Yahia Belaskri, invité par le festival à intervenir dans une université de lettres, a été surpris du manque de connaissances des étudiants qui sont certes de fin connaisseurs de la littérature française mais n’ont pas conscience de la richesse du patrimoine littéraire qui est le leur. En observateur extérieur puisqu’il est français d’origine algérienne, il présente les trois textes fondateurs, pour comprendre la littérature marocaine contemporaine.

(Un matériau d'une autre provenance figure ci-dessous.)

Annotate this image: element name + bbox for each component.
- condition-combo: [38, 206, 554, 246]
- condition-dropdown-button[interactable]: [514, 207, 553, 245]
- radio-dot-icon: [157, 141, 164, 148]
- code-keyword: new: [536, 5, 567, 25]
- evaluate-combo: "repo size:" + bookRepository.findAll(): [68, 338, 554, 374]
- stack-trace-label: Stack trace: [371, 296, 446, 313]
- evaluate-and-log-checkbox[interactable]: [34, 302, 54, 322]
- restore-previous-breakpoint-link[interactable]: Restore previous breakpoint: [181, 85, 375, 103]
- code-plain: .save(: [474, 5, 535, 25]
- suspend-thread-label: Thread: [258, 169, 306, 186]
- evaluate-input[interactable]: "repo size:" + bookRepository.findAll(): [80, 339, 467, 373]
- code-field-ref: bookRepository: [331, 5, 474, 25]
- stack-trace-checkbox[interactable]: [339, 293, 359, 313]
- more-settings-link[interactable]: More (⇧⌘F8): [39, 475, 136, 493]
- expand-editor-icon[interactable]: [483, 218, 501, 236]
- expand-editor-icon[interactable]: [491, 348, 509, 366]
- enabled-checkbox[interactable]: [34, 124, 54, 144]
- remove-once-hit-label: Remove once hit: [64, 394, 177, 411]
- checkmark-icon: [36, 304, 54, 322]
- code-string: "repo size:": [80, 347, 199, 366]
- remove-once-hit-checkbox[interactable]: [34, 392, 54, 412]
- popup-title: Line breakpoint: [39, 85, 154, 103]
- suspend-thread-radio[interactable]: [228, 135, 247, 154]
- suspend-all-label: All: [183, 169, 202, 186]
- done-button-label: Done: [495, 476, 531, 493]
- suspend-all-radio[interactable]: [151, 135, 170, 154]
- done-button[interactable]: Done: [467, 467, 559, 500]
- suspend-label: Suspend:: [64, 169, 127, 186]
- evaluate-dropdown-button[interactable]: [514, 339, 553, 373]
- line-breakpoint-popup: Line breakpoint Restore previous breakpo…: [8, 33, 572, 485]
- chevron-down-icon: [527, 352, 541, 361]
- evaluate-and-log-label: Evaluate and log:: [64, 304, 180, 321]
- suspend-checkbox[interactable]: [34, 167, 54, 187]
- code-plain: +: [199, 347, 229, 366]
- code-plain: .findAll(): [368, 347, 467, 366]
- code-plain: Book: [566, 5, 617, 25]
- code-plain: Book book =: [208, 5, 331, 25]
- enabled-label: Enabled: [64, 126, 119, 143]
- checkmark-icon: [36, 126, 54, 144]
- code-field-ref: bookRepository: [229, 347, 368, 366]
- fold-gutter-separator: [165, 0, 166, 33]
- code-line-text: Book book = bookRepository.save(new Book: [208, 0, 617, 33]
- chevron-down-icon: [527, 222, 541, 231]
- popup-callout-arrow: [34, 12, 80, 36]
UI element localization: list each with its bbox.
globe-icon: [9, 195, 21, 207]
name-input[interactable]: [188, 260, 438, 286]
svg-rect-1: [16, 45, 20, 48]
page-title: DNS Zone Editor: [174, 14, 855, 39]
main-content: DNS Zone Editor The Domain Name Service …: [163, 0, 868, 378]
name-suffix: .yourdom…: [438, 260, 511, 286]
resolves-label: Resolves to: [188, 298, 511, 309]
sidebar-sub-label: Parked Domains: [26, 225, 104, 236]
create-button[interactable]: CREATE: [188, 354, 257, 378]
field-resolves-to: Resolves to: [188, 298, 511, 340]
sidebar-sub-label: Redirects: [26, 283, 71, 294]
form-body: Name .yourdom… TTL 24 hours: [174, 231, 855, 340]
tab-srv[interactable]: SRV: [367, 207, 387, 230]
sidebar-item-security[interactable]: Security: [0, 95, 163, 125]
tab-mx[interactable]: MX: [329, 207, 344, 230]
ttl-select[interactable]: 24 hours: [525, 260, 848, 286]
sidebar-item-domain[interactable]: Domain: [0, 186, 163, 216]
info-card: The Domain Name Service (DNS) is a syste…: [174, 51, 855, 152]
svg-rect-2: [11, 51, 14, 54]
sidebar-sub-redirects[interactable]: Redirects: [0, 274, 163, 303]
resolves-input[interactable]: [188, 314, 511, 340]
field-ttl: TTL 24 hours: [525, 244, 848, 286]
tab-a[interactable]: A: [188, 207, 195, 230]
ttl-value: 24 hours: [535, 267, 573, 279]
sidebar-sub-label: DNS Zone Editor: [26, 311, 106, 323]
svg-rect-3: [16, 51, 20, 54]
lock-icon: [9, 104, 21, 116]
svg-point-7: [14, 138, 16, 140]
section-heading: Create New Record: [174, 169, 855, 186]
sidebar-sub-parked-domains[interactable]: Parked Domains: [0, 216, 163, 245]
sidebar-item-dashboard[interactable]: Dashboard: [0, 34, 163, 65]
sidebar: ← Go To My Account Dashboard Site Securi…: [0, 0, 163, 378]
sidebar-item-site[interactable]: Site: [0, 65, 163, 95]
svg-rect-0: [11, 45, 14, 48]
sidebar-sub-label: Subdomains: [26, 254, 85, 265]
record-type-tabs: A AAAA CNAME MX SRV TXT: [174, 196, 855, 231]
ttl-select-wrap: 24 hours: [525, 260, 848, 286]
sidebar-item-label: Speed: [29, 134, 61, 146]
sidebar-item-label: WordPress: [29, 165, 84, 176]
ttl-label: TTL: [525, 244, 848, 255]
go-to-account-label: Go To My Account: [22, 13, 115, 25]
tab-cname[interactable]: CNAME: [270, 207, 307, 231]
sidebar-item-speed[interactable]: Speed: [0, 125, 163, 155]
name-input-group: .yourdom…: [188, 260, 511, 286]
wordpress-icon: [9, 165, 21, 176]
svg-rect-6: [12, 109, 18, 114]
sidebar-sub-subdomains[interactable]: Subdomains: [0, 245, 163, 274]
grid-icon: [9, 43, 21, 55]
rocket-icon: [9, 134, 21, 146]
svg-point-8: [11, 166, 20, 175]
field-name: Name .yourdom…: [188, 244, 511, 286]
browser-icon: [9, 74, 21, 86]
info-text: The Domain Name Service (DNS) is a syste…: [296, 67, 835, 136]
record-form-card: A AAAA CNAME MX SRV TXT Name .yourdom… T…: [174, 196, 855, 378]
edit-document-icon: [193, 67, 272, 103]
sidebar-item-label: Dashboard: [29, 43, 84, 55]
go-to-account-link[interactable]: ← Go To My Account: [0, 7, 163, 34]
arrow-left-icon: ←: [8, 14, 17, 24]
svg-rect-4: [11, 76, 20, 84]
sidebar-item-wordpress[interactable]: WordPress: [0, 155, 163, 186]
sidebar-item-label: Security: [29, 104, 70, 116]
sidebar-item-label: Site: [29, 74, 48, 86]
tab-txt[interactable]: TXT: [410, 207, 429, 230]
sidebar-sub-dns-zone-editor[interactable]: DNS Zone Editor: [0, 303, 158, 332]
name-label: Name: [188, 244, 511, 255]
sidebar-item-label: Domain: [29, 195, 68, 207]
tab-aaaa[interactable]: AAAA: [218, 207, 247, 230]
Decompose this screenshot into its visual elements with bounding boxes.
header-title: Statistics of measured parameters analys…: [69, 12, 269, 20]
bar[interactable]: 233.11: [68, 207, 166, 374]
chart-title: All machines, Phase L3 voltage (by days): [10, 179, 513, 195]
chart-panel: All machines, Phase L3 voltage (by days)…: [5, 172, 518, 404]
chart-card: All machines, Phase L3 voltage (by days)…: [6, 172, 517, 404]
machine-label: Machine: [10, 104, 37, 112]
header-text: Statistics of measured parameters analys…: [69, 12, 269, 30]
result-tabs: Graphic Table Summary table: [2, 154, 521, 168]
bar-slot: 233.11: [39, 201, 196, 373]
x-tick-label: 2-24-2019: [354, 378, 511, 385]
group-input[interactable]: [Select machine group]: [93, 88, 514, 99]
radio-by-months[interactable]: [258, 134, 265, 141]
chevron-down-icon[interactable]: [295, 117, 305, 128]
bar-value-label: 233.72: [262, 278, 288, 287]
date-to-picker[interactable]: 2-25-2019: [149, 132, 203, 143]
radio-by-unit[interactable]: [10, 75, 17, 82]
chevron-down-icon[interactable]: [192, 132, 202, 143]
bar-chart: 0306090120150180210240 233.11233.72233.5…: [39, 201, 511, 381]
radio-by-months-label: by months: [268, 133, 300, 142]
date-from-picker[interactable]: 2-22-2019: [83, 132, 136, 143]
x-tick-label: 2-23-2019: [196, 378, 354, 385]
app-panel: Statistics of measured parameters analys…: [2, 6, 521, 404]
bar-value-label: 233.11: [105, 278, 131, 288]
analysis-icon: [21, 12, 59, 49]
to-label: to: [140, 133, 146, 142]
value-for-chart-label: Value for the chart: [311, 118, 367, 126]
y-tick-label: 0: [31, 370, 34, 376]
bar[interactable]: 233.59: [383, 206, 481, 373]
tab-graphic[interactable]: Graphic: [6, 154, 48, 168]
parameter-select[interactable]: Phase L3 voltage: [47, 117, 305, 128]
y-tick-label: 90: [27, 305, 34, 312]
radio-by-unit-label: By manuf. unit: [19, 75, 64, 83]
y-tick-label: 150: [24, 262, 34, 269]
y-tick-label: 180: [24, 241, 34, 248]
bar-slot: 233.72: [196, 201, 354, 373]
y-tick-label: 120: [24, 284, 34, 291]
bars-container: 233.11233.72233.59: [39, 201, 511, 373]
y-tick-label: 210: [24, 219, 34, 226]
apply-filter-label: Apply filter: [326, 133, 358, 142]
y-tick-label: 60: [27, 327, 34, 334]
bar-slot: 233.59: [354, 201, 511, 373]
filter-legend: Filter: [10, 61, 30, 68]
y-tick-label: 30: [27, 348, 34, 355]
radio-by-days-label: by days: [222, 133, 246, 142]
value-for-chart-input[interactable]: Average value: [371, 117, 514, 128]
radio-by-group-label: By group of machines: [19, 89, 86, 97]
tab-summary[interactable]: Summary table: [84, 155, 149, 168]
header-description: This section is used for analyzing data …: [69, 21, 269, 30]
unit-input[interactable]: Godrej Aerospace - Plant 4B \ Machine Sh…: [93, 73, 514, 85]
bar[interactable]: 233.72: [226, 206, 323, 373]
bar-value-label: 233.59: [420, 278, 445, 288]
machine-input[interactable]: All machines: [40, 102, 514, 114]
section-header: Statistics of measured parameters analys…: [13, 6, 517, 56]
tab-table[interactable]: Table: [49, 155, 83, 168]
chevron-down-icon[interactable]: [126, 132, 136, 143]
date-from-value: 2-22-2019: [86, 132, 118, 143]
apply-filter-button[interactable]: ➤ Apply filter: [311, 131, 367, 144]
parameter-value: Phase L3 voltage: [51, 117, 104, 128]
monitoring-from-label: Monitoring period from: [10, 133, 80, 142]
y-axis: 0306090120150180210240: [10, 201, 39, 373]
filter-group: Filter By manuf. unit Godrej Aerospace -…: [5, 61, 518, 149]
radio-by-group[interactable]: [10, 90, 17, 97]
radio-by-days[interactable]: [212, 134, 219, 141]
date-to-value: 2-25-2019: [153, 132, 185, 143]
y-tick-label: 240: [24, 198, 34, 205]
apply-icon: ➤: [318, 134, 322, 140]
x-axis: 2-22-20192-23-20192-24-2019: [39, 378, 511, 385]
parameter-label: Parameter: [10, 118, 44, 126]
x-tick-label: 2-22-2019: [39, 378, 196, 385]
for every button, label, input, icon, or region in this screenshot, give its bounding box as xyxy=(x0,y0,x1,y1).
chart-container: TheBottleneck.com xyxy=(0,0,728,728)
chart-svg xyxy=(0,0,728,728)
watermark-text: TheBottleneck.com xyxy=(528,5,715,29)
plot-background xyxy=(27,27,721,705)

« La poésie est pour moi l’art au dessus de tout et je commencerai donc par citer un poète Mohammed Khaïr-Eddine et son livre Soleil arachnide. » Gallimard l’a intégré à sa collection « Poésie » en 2009 soit quarante ans après sa publication au Seuil. Mohammed Khaïr-Eddine, décrit dans la flore et la faune ambiantes, les animaux les plus rares, les plantes aux noms oubliés. « Il bouscule tous les codes des genres du romanesque à la poésie pure. C’est époustouflant, une rébellion face aux dogmes, un rejet des tabous. Et il plonge le lecteur dans un abyme très noir. » précise Yahia Belaskri.
« Le romancier essentiel pour comprendre la littérature marocaine est Driss Chraïbi. Son roman Le passé simple pour la société orientale face à l’occident et qui fut vivement critiqué en France et au Maroc au point que l’on parle de « l’affaire Passé simple », ajoute-t-il. Dans ce roman qui est disponible en « Folio », Driss Chraïbi projette avec une rare violence le roman maghrébin d'expression française vers des thèmes majeurs : poids de l'Islam, condition féminine dans la société arabe, identité culturelle, conflit des civilisations. Aujourd’hui il est enseigné au Maroc et a fait l’objet de nombreux travaux de recherche.
« Je me dois de citer quelqu’un pour qui j’ai une tendresse particulière , Mohammed Choukri, car il est parti de rien, a appris à lire et à écrire à 21 ans et a fait un livre aussi puissant que brutal, Le pain nu », ajoute-t-il. L’histoire éditoriale de ce texte, de nouveau disponible en France depuis la fin de l’année dernière chez Points, est incroyable. Enfant des rues côtoyant la misère, la drogue et la prostitution, Mohammed Choukri rencontre dans la cosmopolite Tanger Paul Bowles et Tennesse Williams. Il raconte son histoire qui deviendra cette autobiographie crue. Paul Bowles la traduit et la publie aux Etats Unis en 1973, Tahar Ben Jelloun le traduira en français en 1980 chez Maspero et il arrivera bien après au Maroc car il fut interdit jusqu’en 2000.
Et pour conclure, Yahia Belaskri ajoute un coup cœur : L’hôpital du cinéaste et écrivain Ahmed Bounani, texte paru pour la première fois en France chez Verdier en 2012. Il décrit la vie quotidienne de ce microcosme qu’est l’hôpital, dressant le tableau sidérant de cet enfermement.
Yahia Belaskri devrait publier son nouveau roman Les fils du jour ou les sombres années à la rentrée et avant cela signe les textes accompagnant les photos de Francesco Gattoni dans l'ouvrages de Haïti en lettres et en images à paraître en mai chez Magellan et Cie.